[Extracted data entries]
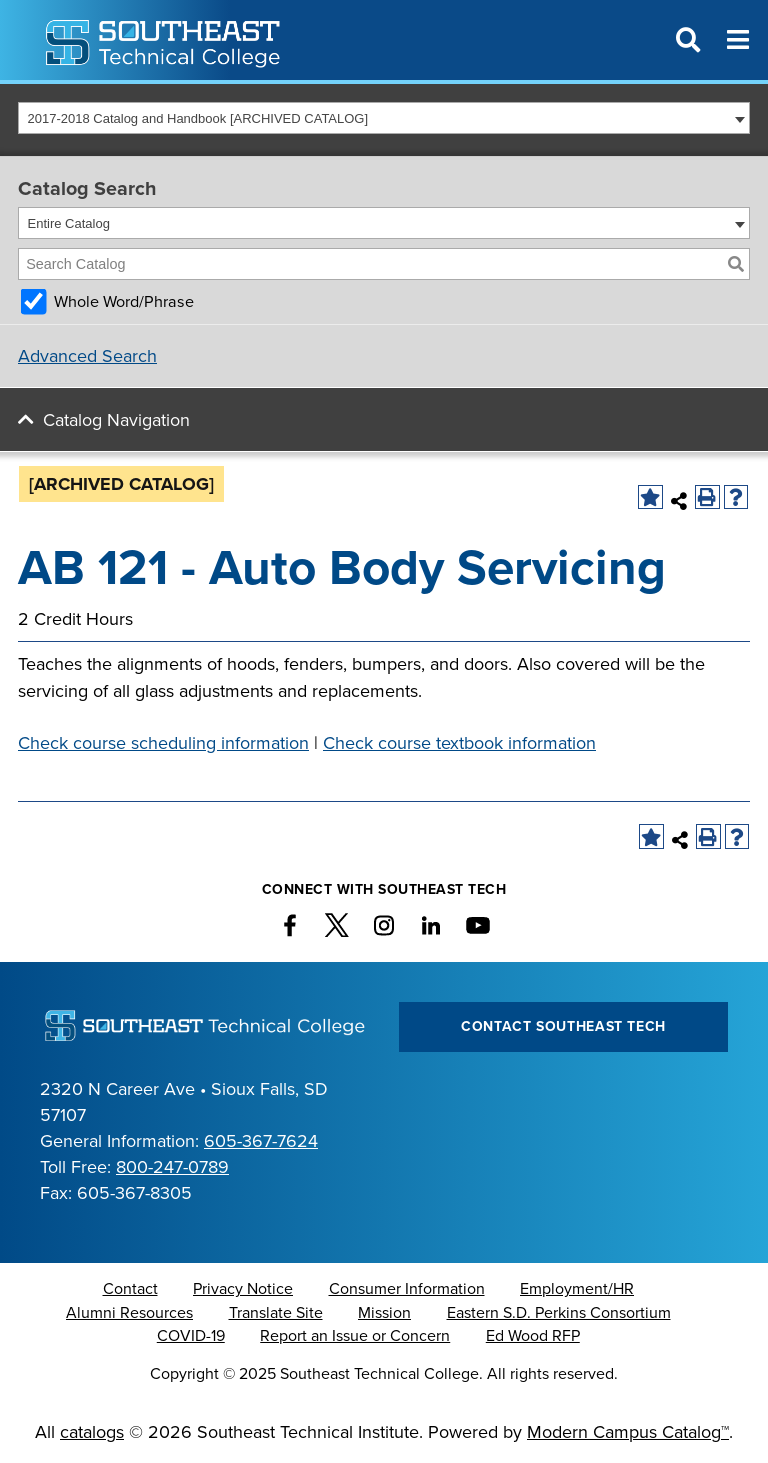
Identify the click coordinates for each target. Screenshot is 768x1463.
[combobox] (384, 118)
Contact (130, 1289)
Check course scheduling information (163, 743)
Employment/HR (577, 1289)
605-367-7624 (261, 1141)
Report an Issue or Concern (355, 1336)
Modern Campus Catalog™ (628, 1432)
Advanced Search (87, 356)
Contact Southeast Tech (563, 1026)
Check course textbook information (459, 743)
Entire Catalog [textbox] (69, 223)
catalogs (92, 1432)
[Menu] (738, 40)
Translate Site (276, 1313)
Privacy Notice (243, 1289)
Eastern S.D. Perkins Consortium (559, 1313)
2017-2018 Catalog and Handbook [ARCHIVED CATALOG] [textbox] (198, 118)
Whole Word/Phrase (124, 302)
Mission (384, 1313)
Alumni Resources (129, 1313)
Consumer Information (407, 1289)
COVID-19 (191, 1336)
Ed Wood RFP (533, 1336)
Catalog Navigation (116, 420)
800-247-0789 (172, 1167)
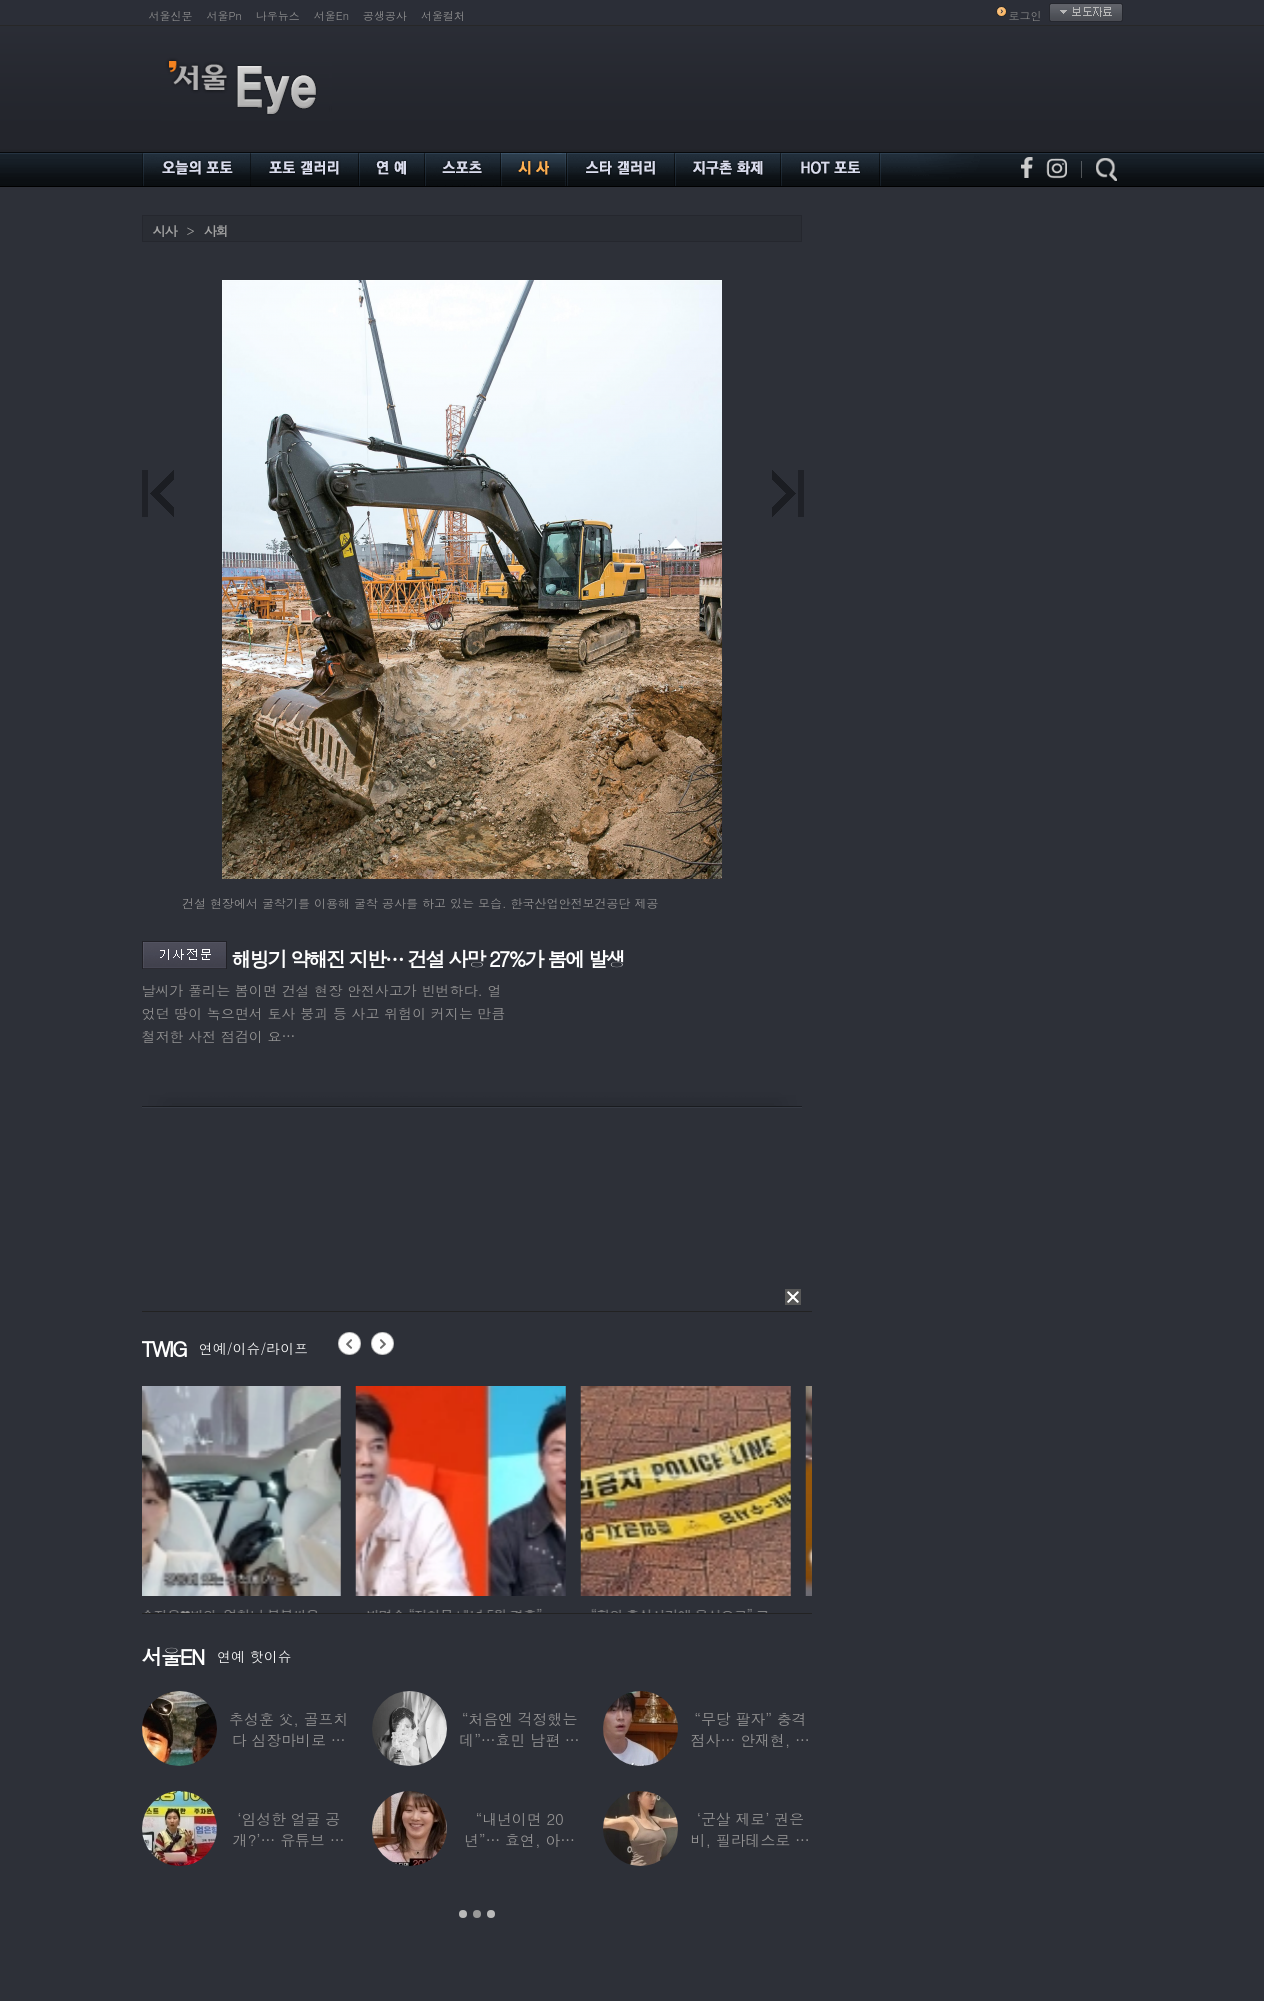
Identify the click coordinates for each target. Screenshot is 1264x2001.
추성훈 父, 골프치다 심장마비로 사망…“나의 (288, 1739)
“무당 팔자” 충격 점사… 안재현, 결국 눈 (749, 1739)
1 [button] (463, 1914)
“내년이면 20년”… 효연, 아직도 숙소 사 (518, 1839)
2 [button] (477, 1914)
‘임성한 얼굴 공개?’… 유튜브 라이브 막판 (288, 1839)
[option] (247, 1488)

What is required |
Could you transcribe every entry exactly, leaving out the pictures?

Answer to this task |
Identify the click coordinates for each target. Screenshot is 768x1463.
[combobox] (384, 118)
Contact (130, 1289)
Check course scheduling information (163, 743)
Employment/HR (577, 1289)
605-367-7624 (261, 1141)
Report an Issue or Concern (355, 1336)
Modern Campus Catalog™ (628, 1432)
Advanced Search (87, 356)
Contact Southeast Tech (563, 1026)
Check course textbook information (459, 743)
Entire Catalog [textbox] (69, 223)
catalogs (92, 1432)
[Menu] (738, 40)
Translate Site (276, 1313)
Privacy Notice (243, 1289)
Eastern S.D. Perkins Consortium (559, 1313)
2017-2018 Catalog and Handbook [ARCHIVED CATALOG] [textbox] (198, 118)
Whole Word/Phrase (124, 302)
Mission (384, 1313)
Alumni Resources (129, 1313)
Consumer Information (407, 1289)
COVID-19 (191, 1336)
Ed Wood RFP (533, 1336)
Catalog Navigation (116, 420)
800-247-0789 (172, 1167)
Identify the click coordinates for each target. Screenshot is 1264x2001.
추성훈 父, 골프치다 심장마비로 사망…“나의 (288, 1739)
“무당 팔자” 충격 점사… 안재현, 결국 눈 (749, 1739)
1 [button] (463, 1914)
“내년이면 20년”… 효연, 아직도 숙소 사 (518, 1839)
2 [button] (477, 1914)
‘임성한 얼굴 공개?’… 유튜브 라이브 막판 (288, 1839)
[option] (247, 1488)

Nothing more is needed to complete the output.